On a cool June evening in 2009, after performing a concert at London’s Royal Academy of Music, twenty-year-old American flautist Edwin Rist boarded a train for a suburban outpost of the British Museum of Natural History. Home to one of the largest ornithological collections in the world, the Tring museum was full of rare bird specimens whose gorgeous feathers were worth staggering amounts of money to the men who shared Edwin’s obsession: the Victorian art of salmon fly-tying. Once inside the museum, the champion fly-tier grabbed hundreds of bird skins—some collected 150 years earlier by a contemporary of Darwin’s, Alfred Russel Wallace, who’d risked everything to gather them—and escaped into the darkness.
Two years later, Kirk Wallace Johnson was waist high in a river in northern New Mexico when his fly-fishing guide told him about the heist.
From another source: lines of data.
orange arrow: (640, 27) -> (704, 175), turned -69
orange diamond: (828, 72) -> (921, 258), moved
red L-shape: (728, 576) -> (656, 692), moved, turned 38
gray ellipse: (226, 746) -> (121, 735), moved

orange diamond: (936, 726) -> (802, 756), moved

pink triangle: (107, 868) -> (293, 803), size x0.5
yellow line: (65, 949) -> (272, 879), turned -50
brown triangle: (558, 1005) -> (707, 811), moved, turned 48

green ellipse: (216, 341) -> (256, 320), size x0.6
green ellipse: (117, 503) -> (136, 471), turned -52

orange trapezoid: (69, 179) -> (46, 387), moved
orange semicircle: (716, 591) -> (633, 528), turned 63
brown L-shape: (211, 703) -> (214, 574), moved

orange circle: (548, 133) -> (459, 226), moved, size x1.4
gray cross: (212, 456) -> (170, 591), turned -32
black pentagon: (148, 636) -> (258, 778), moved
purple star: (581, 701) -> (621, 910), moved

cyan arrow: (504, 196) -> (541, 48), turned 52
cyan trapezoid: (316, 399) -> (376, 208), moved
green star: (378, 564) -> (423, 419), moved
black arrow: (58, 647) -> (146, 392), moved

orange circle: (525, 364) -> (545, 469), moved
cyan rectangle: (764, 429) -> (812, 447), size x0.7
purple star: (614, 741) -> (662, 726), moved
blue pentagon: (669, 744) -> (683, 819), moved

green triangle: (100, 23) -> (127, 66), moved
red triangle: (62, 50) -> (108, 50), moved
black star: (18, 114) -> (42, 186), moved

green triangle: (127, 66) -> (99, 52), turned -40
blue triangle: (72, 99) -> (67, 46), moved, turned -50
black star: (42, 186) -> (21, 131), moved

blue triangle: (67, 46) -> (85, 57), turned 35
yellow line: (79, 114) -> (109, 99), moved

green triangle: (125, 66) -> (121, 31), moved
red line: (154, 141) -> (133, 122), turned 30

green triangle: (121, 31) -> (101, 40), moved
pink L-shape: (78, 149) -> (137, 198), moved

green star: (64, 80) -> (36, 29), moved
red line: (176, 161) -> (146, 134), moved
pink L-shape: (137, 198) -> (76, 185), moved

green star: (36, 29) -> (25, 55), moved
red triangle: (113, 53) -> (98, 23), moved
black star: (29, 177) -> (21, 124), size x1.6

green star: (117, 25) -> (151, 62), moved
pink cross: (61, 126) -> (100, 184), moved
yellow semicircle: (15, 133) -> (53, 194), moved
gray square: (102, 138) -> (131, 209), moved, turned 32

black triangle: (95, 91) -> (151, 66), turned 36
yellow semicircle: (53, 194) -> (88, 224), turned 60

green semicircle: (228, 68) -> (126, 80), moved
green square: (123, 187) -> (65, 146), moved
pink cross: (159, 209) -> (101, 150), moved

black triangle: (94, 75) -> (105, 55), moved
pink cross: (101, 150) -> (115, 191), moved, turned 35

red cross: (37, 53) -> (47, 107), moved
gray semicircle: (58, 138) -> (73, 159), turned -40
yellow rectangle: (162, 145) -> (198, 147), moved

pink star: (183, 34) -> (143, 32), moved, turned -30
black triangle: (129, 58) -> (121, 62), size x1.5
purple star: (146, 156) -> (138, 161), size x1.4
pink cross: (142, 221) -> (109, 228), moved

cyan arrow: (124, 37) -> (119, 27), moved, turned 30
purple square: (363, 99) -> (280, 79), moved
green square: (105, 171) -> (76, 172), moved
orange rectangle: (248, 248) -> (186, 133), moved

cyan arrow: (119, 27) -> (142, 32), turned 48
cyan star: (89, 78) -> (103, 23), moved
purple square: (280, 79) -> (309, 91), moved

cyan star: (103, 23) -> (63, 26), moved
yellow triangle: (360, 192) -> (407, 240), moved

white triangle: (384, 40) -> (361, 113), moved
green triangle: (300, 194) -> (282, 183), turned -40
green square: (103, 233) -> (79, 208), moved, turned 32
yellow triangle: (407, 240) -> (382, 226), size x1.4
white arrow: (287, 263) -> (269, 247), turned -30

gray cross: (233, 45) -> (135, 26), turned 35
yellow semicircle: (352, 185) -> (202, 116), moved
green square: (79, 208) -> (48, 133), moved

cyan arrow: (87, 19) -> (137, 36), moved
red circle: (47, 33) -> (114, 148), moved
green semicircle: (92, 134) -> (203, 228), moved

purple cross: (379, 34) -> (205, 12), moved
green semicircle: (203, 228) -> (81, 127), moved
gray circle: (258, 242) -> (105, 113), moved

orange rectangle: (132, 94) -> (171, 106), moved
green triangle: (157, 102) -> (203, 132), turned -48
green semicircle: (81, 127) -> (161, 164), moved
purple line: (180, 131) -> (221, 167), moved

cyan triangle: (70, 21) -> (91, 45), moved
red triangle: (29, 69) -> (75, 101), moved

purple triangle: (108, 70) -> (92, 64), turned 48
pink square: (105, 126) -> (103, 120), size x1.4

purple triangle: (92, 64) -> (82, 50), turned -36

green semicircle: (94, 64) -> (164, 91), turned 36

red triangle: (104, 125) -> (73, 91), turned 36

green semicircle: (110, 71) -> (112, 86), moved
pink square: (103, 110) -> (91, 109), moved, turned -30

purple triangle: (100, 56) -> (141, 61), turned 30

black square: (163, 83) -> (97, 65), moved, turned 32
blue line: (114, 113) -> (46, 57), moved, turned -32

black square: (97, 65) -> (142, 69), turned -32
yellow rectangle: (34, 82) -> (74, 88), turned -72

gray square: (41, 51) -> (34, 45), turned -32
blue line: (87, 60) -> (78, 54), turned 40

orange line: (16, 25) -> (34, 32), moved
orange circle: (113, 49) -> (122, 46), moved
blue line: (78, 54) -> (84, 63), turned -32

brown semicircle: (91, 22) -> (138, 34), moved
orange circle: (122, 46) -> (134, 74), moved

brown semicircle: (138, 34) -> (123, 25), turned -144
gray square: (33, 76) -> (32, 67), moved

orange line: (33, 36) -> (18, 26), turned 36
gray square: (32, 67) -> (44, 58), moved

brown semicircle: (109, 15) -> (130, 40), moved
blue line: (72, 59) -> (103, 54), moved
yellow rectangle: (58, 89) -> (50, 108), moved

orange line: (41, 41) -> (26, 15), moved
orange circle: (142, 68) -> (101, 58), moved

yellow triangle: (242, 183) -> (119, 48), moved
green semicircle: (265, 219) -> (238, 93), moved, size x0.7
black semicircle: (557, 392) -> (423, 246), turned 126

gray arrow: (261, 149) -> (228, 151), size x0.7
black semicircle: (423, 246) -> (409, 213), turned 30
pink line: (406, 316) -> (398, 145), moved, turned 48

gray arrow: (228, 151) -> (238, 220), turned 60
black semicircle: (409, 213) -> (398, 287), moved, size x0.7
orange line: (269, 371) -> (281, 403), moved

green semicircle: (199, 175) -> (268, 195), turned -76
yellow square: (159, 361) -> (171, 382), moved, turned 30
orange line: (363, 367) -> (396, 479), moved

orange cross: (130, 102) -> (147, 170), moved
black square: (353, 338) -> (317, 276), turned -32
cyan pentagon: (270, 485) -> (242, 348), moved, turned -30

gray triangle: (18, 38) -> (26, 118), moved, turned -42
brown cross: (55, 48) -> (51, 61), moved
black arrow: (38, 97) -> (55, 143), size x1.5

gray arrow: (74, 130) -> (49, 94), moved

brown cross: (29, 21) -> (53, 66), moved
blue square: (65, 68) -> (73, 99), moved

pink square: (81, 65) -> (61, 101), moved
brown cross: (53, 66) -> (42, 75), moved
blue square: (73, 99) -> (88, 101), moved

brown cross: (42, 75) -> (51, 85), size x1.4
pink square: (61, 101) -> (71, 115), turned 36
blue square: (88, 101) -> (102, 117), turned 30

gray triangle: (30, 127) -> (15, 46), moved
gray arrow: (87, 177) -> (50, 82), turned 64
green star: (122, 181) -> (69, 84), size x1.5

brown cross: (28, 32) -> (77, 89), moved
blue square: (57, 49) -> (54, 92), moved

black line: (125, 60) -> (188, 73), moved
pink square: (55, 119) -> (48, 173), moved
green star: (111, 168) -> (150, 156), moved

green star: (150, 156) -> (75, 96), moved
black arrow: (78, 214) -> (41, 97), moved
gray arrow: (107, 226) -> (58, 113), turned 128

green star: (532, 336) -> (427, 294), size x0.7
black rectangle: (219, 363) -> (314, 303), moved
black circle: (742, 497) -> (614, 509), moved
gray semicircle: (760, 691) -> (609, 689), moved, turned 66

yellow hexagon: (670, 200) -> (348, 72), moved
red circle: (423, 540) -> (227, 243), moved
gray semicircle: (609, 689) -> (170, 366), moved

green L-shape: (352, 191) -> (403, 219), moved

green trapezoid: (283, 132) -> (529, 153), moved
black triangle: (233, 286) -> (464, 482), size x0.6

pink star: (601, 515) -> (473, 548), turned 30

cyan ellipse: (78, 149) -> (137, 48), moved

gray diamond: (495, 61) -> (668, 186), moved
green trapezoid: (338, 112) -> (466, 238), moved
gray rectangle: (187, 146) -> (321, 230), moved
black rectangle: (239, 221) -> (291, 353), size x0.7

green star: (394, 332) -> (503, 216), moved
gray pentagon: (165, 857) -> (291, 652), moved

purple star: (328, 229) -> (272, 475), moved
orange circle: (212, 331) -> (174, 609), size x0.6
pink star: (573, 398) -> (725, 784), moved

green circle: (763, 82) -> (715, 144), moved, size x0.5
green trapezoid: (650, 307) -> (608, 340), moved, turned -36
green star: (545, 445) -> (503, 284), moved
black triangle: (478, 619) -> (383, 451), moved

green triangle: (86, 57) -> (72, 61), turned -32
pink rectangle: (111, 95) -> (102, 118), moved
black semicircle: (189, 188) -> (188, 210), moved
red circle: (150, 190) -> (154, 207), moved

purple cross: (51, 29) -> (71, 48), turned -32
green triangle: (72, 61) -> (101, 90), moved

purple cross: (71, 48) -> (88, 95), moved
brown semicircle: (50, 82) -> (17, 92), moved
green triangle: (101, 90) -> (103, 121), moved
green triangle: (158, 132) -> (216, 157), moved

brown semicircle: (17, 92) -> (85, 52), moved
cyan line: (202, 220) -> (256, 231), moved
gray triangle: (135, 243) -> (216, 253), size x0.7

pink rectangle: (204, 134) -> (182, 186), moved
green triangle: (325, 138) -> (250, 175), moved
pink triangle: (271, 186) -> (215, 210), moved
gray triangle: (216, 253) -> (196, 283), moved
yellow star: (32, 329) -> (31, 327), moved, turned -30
He was soon consumed by the strange case of the feather thief. What would possess a person to steal dead birds? Had Edwin paid the price for his crime? What became of the missing skins? In his search for answers, Johnson was catapulted into a years-long, worldwide investigation. The gripping story of a bizarre and shocking crime, and one man’s relentless pursuit of justice, The Feather Thief is also a fascinating exploration of obsession, and man’s destructive instinct to harvest the beauty of nature.